◆ **To do**: Extract the records below word for word and ignore the images.

◆ **Dataset entries**:

-- Opening Marker --

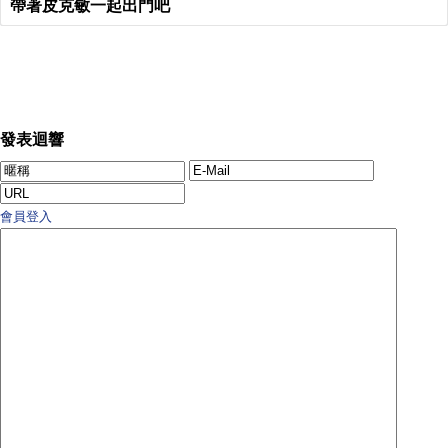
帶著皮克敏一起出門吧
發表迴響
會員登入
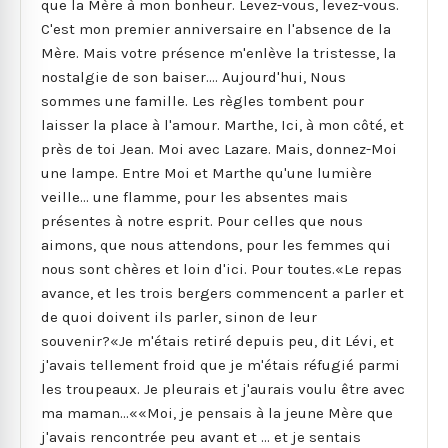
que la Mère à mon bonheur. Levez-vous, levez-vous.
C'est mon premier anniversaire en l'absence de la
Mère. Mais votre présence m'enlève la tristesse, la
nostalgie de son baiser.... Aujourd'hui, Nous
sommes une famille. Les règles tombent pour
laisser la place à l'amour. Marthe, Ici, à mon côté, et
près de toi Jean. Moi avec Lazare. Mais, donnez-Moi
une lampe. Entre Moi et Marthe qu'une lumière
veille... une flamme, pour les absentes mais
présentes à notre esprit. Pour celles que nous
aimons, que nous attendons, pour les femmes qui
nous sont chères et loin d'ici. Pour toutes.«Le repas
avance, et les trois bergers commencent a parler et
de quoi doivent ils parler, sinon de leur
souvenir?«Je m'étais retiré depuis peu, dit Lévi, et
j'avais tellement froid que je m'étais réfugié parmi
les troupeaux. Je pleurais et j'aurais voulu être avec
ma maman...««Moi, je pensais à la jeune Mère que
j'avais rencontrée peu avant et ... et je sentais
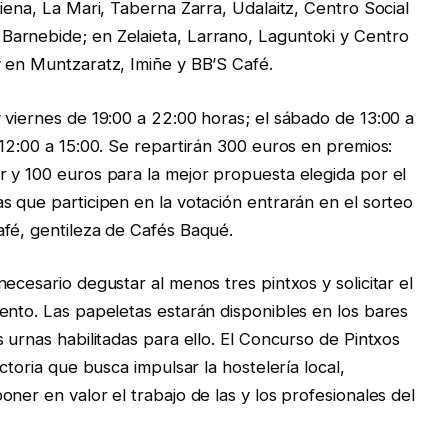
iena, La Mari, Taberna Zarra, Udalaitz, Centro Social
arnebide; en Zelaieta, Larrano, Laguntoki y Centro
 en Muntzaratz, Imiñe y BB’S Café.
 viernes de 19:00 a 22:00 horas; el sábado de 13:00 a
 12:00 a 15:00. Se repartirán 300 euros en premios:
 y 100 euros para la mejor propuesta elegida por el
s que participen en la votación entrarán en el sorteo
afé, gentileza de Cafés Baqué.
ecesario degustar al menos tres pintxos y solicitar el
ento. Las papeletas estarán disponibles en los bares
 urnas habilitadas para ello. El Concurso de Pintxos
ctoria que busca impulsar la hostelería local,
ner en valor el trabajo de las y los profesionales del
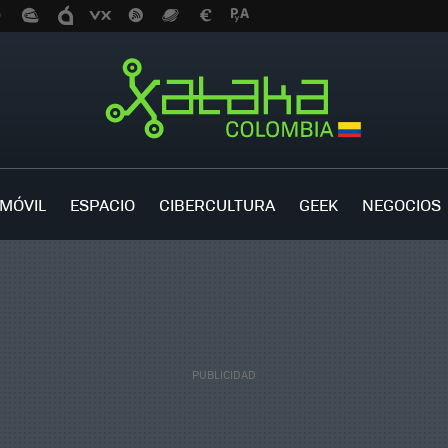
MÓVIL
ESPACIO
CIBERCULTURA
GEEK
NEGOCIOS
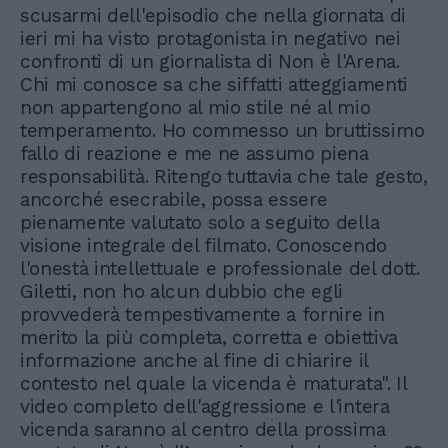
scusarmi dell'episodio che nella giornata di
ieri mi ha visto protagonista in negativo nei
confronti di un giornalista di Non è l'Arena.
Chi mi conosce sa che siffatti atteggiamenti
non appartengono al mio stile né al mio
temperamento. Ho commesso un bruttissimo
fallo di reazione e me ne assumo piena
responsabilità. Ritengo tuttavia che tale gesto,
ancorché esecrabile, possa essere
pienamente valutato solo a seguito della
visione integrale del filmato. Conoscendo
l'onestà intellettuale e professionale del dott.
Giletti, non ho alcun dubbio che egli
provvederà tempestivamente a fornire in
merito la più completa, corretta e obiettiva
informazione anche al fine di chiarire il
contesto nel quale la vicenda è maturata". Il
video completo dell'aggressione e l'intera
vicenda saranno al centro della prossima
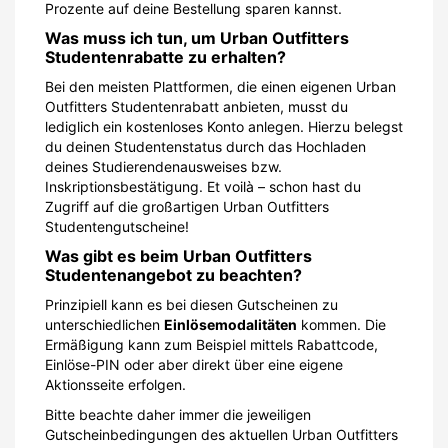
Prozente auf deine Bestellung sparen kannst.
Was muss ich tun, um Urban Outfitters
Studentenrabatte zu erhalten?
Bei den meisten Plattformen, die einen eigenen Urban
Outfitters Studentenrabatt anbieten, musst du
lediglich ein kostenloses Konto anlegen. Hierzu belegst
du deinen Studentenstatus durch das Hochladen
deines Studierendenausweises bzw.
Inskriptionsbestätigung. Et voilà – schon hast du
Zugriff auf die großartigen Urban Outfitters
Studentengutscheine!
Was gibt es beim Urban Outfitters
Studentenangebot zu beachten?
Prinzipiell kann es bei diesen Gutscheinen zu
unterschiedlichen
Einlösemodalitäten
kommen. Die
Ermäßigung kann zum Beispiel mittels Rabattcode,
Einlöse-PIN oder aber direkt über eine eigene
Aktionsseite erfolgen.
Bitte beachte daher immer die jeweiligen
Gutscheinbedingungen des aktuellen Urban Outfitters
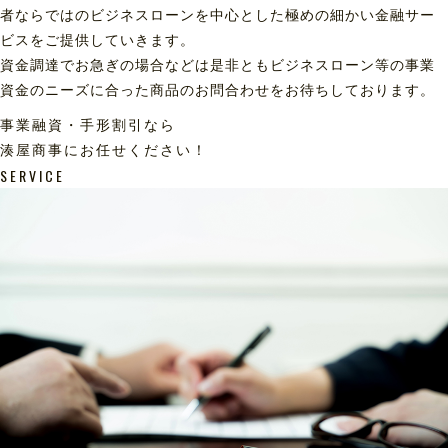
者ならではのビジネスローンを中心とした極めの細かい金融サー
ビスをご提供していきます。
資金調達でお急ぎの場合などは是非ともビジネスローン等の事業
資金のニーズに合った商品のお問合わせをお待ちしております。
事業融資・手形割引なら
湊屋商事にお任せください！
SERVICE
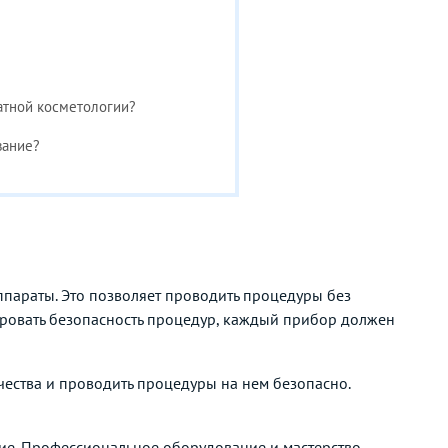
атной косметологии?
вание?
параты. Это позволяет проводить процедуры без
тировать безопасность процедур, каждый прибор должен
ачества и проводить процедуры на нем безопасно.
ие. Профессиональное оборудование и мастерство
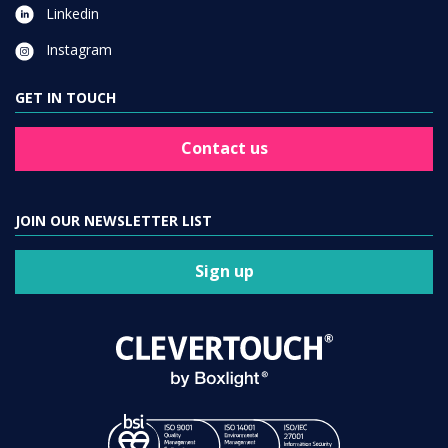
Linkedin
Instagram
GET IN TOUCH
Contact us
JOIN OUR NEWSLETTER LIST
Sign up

-- Closing Marker --

◆ **Solution for this problem**:
帶著皮克敏一起出門吧
發表迴響
會員登入
que la Mère à mon bonheur. Levez-vous, levez-vous.
C'est mon premier anniversaire en l'absence de la
Mère. Mais votre présence m'enlève la tristesse, la
nostalgie de son baiser.... Aujourd'hui, Nous
sommes une famille. Les règles tombent pour
laisser la place à l'amour. Marthe, Ici, à mon côté, et
près de toi Jean. Moi avec Lazare. Mais, donnez-Moi
une lampe. Entre Moi et Marthe qu'une lumière
veille... une flamme, pour les absentes mais
présentes à notre esprit. Pour celles que nous
aimons, que nous attendons, pour les femmes qui
nous sont chères et loin d'ici. Pour toutes.«Le repas
avance, et les trois bergers commencent a parler et
de quoi doivent ils parler, sinon de leur
souvenir?«Je m'étais retiré depuis peu, dit Lévi, et
j'avais tellement froid que je m'étais réfugié parmi
les troupeaux. Je pleurais et j'aurais voulu être avec
ma maman...««Moi, je pensais à la jeune Mère que
j'avais rencontrée peu avant et ... et je sentais
iena, La Mari, Taberna Zarra, Udalaitz, Centro Social
arnebide; en Zelaieta, Larrano, Laguntoki y Centro
 en Muntzaratz, Imiñe y BB’S Café.
 viernes de 19:00 a 22:00 horas; el sábado de 13:00 a
 12:00 a 15:00. Se repartirán 300 euros en premios:
 y 100 euros para la mejor propuesta elegida por el
s que participen en la votación entrarán en el sorteo
afé, gentileza de Cafés Baqué.
ecesario degustar al menos tres pintxos y solicitar el
ento. Las papeletas estarán disponibles en los bares
 urnas habilitadas para ello. El Concurso de Pintxos
ctoria que busca impulsar la hostelería local,
ner en valor el trabajo de las y los profesionales del
MÓVIL
ESPACIO
CIBERCULTURA
GEEK
NEGOCIOS
scusarmi dell'episodio che nella giornata di
ieri mi ha visto protagonista in negativo nei
confronti di un giornalista di Non è l'Arena.
Chi mi conosce sa che siffatti atteggiamenti
non appartengono al mio stile né al mio
temperamento. Ho commesso un bruttissimo
fallo di reazione e me ne assumo piena
responsabilità. Ritengo tuttavia che tale gesto,
ancorché esecrabile, possa essere
pienamente valutato solo a seguito della
visione integrale del filmato. Conoscendo
l'onestà intellettuale e professionale del dott.
Giletti, non ho alcun dubbio che egli
provvederà tempestivamente a fornire in
merito la più completa, corretta e obiettiva
informazione anche al fine di chiarire il
contesto nel quale la vicenda è maturata". Il
video completo dell'aggressione e l'intera
vicenda saranno al centro della prossima
Prozente auf deine Bestellung sparen kannst.
Was muss ich tun, um Urban Outfitters
Studentenrabatte zu erhalten?
Bei den meisten Plattformen, die einen eigenen Urban
Outfitters Studentenrabatt anbieten, musst du
lediglich ein kostenloses Konto anlegen. Hierzu belegst
du deinen Studentenstatus durch das Hochladen
deines Studierendenausweises bzw.
Inskriptionsbestätigung. Et voilà – schon hast du
Zugriff auf die großartigen Urban Outfitters
Studentengutscheine!
Was gibt es beim Urban Outfitters
Studentenangebot zu beachten?
Prinzipiell kann es bei diesen Gutscheinen zu
unterschiedlichen
Einlösemodalitäten
kommen. Die
Ermäßigung kann zum Beispiel mittels Rabattcode,
Einlöse-PIN oder aber direkt über eine eigene
Aktionsseite erfolgen.
Bitte beachte daher immer die jeweiligen
Gutscheinbedingungen des aktuellen Urban Outfitters
者ならではのビジネスローンを中心とした極めの細かい金融サー
ビスをご提供していきます。
資金調達でお急ぎの場合などは是非ともビジネスローン等の事業
資金のニーズに合った商品のお問合わせをお待ちしております。
事業融資・手形割引なら
湊屋商事にお任せください！
SERVICE
атной косметологии?
вание?
параты. Это позволяет проводить процедуры без
тировать безопасность процедур, каждый прибор должен
ачества и проводить процедуры на нем безопасно.
ие. Профессиональное оборудование и мастерство
Linkedin
Instagram
GET IN TOUCH
Contact us
JOIN OUR NEWSLETTER LIST
Sign up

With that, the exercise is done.